Task to carry out -
Report all lines from the entries below in which "образная" appears.

**** Input ****

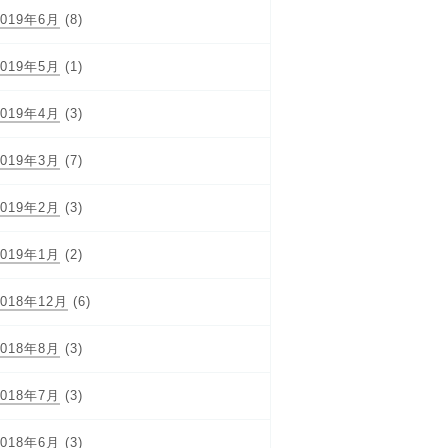
2019年6月
(8)
2019年5月
(1)
2019年4月
(3)
2019年3月
(7)
2019年2月
(3)
2019年1月
(2)
2018年12月
(6)
2018年8月
(3)
2018年7月
(3)
2018年6月
(3)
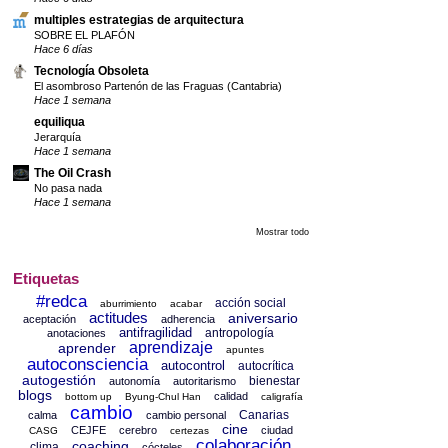
multiples estrategias de arquitectura
SOBRE EL PLAFÓN
Hace 6 días
Tecnología Obsoleta
El asombroso Partenón de las Fraguas (Cantabria)
Hace 1 semana
equiliqua
Jerarquía
Hace 1 semana
The Oil Crash
No pasa nada
Hace 1 semana
Mostrar todo
Etiquetas
#redca
acción social
aburrimiento
acabar
actitudes
aniversario
aceptación
adherencia
antifragilidad
antropología
anotaciones
aprendizaje
aprender
apuntes
autoconsciencia
autocontrol
autocrítica
autogestión
bienestar
autonomía
autoritarismo
blogs
calidad
bottom up
Byung-Chul Han
caligrafía
cambio
Canarias
calma
cambio personal
cine
CEJFE
cerebro
ciudad
CASG
certezas
colaboración
coaching
clima
cócteles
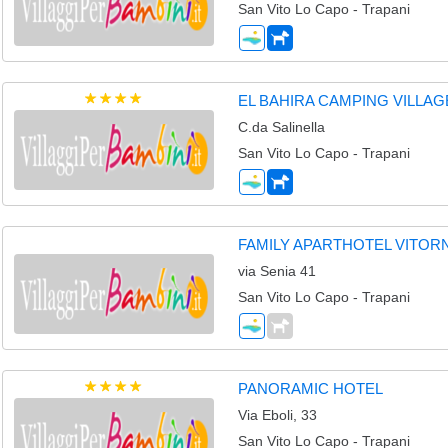
San Vito Lo Capo - Trapani
EL BAHIRA CAMPING VILLAG
C.da Salinella
San Vito Lo Capo - Trapani
FAMILY APARTHOTEL VITOR
via Senia 41
San Vito Lo Capo - Trapani
PANORAMIC HOTEL
Via Eboli, 33
San Vito Lo Capo - Trapani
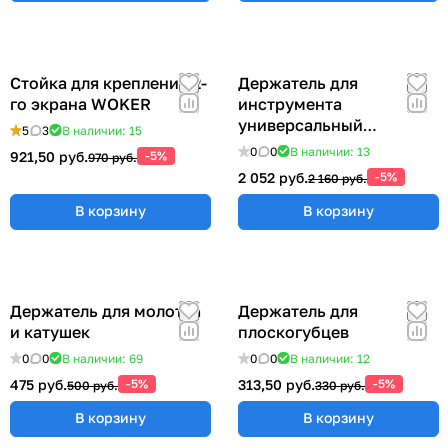
Стойка для крепления 2-
Держатель для
го экрана WOKER
инструмента
универсальный
5
3
В наличии: 15
57x383x185 мм ER-
0
0
В наличии: 13
921,50 руб.
-5%
970 руб.
00012555
2 052 руб.
-5%
2 160 руб.
В корзину
В корзину
Держатель для молотка
Держатель для
и катушек
плоскогубцев
0
0
В наличии: 69
0
0
В наличии: 12
475 руб.
-5%
313,50 руб.
-5%
500 руб.
330 руб.
В корзину
В корзину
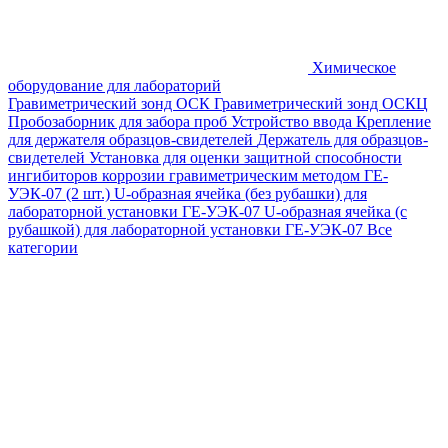
Химическое
оборудование для лабораторий
Гравиметрический зонд ОСК
Гравиметрический зонд ОСКЦ
Пробозаборник для забора проб
Устройство ввода
Крепление
для держателя образцов-свидетелей
Держатель для образцов-
свидетелей
Установка для оценки защитной способности
ингибиторов коррозии гравиметрическим методом ГЕ-
УЭК-07 (2 шт.)
U-образная ячейка (без рубашки) для
лабораторной установки ГЕ-УЭК-07
U-образная ячейка (с
рубашкой) для лабораторной установки ГЕ-УЭК-07
Все
категории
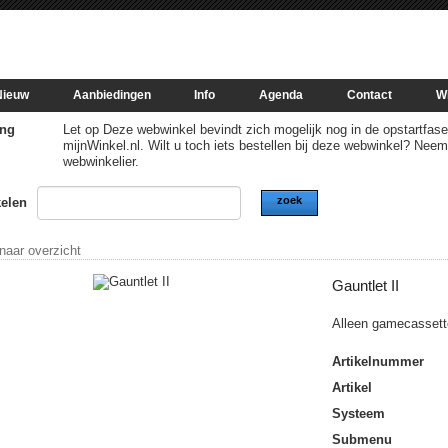
Nieuw
Aanbiedingen
Info
Agenda
Contact
W
ng
Let op Deze webwinkel bevindt zich mogelijk nog in de opstartfase of
mijnWinkel.nl. Wilt u toch iets bestellen bij deze webwinkel? Nee
webwinkelier.
zoek
kelen
 naar overzicht
Gauntlet II
Alleen gamecassett
Artikelnummer
Artikel
Systeem
Submenu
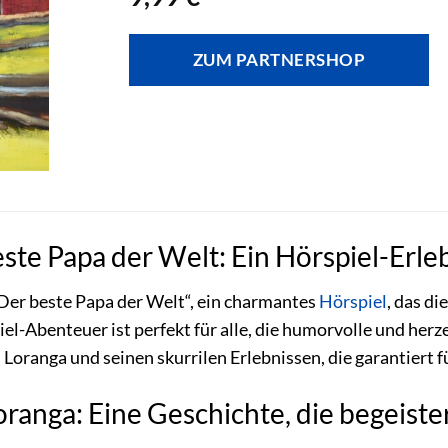
ZUM PARTNERSHOP
ste Papa der Welt: Ein Hörspiel-Erleb
Der beste Papa der Welt“, ein charmantes
Hörspiel
, das d
piel-Abenteuer ist perfekt für alle, die humorvolle und he
 Loranga und seinen skurrilen Erlebnissen, die garantiert 
ranga: Eine Geschichte, die begeiste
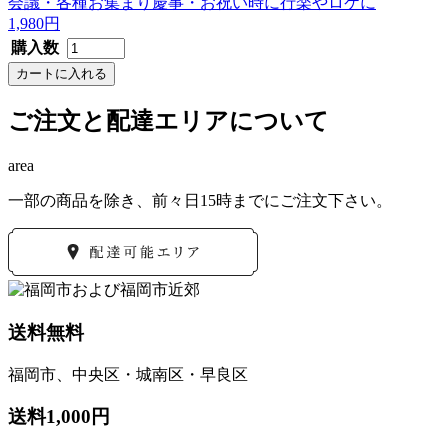
会議・各種お集まり
慶事・お祝い時に
行楽やロケに
1,980円
購入数
ご注文と配達エリアについて
area
一部の商品を除き、前々日15時までにご注文下さい。
送料無料
福岡市、中央区・城南区・早良区
送料1,000円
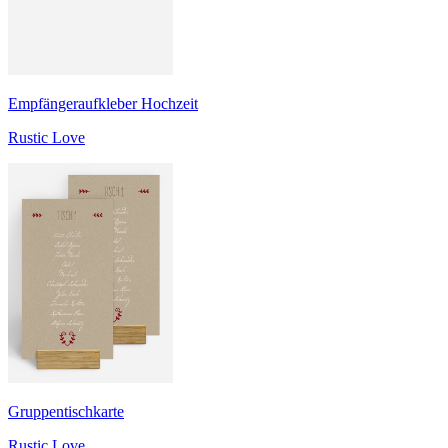
Empfängeraufkleber Hochzeit
Rustic Love
Gruppentischkarte
Rustic Love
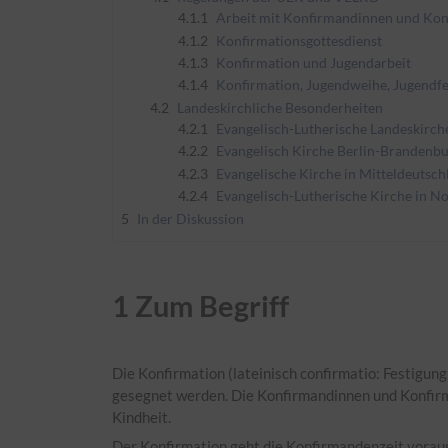
4.1.1
Arbeit mit Konfirmandinnen und Ko
4.1.2
Konfirmationsgottesdienst
4.1.3
Konfirmation und Jugendarbeit
4.1.4
Konfirmation, Jugendweihe, Jugendfe
4.2
Landeskirchliche Besonderheiten
4.2.1
Evangelisch-Lutherische Landeskirch
4.2.2
Evangelisch Kirche Berlin-Brandenbu
4.2.3
Evangelische Kirche in Mitteldeutsch
4.2.4
Evangelisch-Lutherische Kirche in N
5
In der Diskussion
1
Zum Begriff
Die Konfirmation (lateinisch confirmatio: Festigung
gesegnet werden. Die Konfirmandinnen und Konfirma
Kindheit.
Der Konfirmation geht die Konfirmandenzeit voraus.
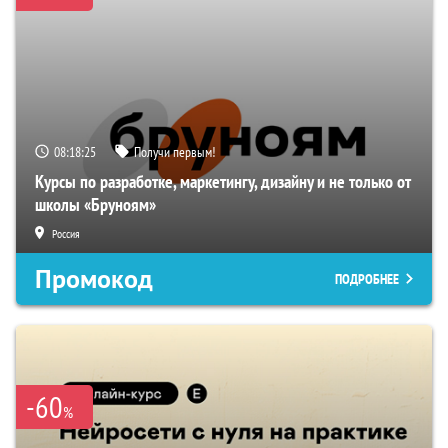
08:18:24
Получи первым!
Курсы по разработке, маркетингу, дизайну и не только от
школы «Бруноям»
Россия
Промокод
ПОДРОБНЕЕ
-60
%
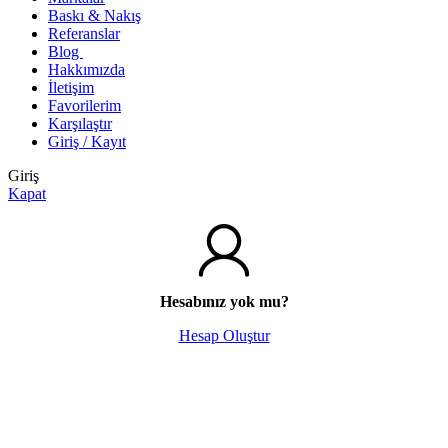
Baskı & Nakış
Referanslar
Blog
Hakkımızda
İletişim
Favorilerim
Karşılaştır
Giriş / Kayıt
Giriş
Kapat
Hesabınız yok mu?
Hesap Oluştur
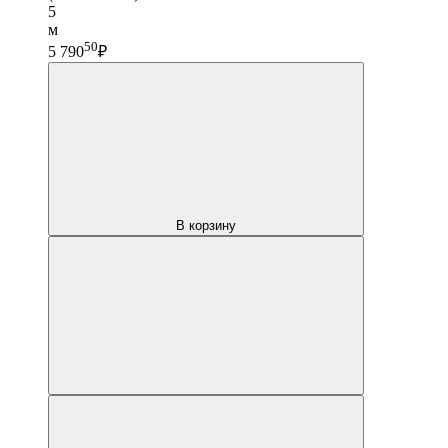
5
м
50
5 790
₽
В корзину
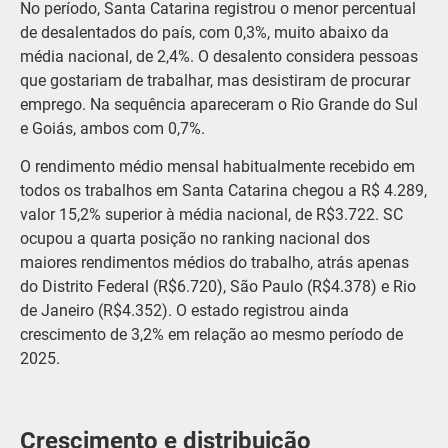
No período, Santa Catarina registrou o menor percentual
de desalentados do país, com 0,3%, muito abaixo da
média nacional, de 2,4%. O desalento considera pessoas
que gostariam de trabalhar, mas desistiram de procurar
emprego. Na sequência apareceram o Rio Grande do Sul
e Goiás, ambos com 0,7%.
O rendimento médio mensal habitualmente recebido em
todos os trabalhos em Santa Catarina chegou a R$ 4.289,
valor 15,2% superior à média nacional, de R$3.722. SC
ocupou a quarta posição no ranking nacional dos
maiores rendimentos médios do trabalho, atrás apenas
do Distrito Federal (R$6.720), São Paulo (R$4.378) e Rio
de Janeiro (R$4.352). O estado registrou ainda
crescimento de 3,2% em relação ao mesmo período de
2025.
Crescimento e distribuição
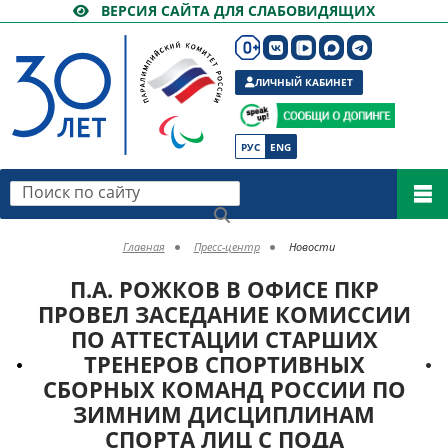
ВЕРСИЯ САЙТА ДЛЯ СЛАБОВИДЯЩИХ
ЛИЧНЫЙ КАБИНЕТ
РУС
ENG
Поиск по сайту
Главная
Пресс-центр
Новости
П.А. РОЖКОВ В ОФИСЕ ПКР
ПРОВЕЛ ЗАСЕДАНИЕ КОМИССИИ
ПО АТТЕСТАЦИИ СТАРШИХ
ТРЕНЕРОВ СПОРТИВНЫХ
СБОРНЫХ КОМАНД РОССИИ ПО
ЗИМНИМ ДИСЦИПЛИНАМ
СПОРТА ЛИЦ С ПОДА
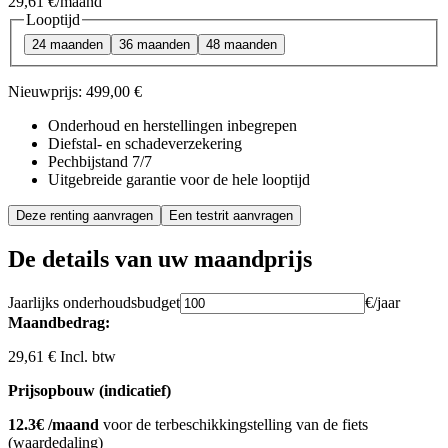
29,61 €
/maand
Looptijd
24 maanden
36 maanden
48 maanden
Nieuwprijs:
499,00 €
Onderhoud en herstellingen inbegrepen
Diefstal- en schadeverzekering
Pechbijstand 7/7
Uitgebreide garantie voor de hele looptijd
Deze renting aanvragen
Een testrit aanvragen
De details van uw maandprijs
Jaarlijks onderhoudsbudget
€/jaar
Maandbedrag:
29,61 € Incl. btw
Prijsopbouw (indicatief)
12.3€ /maand
voor de terbeschikkingstelling van de fiets
(waardedaling)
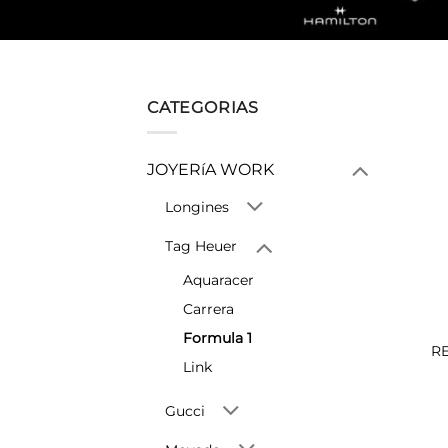
CATEGORIAS
JOYERíA WORK
Longines
Tag Heuer
Aquaracer
Carrera
Formula 1
R
Link
Gucci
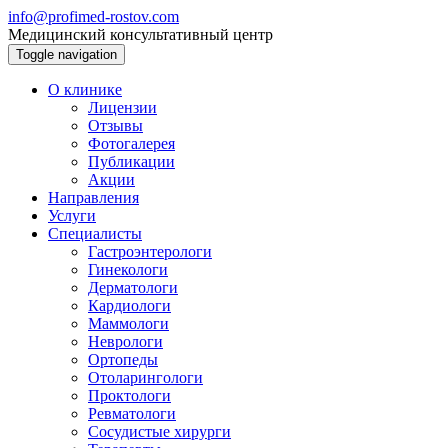
info@profimed-rostov.com
Медицинский консультативный центр
Toggle navigation
О клинике
Лицензии
Отзывы
Фотогалерея
Публикации
Акции
Направления
Услуги
Специалисты
Гастроэнтерологи
Гинекологи
Дерматологи
Кардиологи
Маммологи
Неврологи
Ортопеды
Отоларингологи
Проктологи
Ревматологи
Сосудистые хирурги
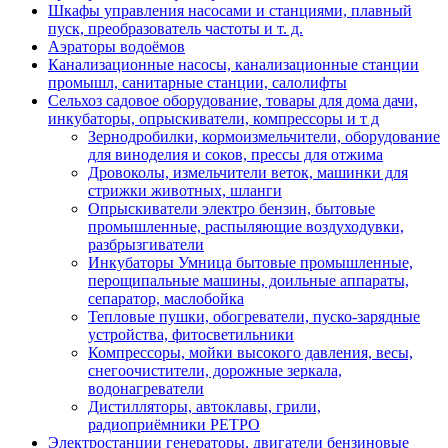
Шкафы управления насосами и станциями, плавный
пуск, преобразователь частоты и т. д.
Аэраторы водоёмов
Канализационные насосы, канализационные станции
промышл, санитарные станции, салолифты
Сельхоз садовое оборудование, товары для дома дачи,
инкубаторы, опрыскиватели, компрессоры и т д
Зернодробилки, кормоизмельчители, оборудование
для виноделия и соков, прессы для отжима
Дровоколы, измельчители веток, машинки для
стрижки животных, шланги
Опрыскиватели электро бензин, бытовые
промышленные, распыляющие воздуходувки,
разбрызгиватели
Инкубаторы Умница бытовые промышленные,
перощипальные машины, доильные аппараты,
сепаратор, маслобойка
Тепловые пушки, обогреватели, пуско-зарядные
устройства, фитосветильники
Компрессоры, мойки высокого давления, весы,
снегоочистители, дорожные зеркала,
водонагреватели
Дистилляторы, автоклавы, грили,
радиоприёмники РЕТРО
Электростанции генераторы, двигатели бензиновые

****

Written response -
U-образная ячейка (без рубашки) для
U-образная ячейка (с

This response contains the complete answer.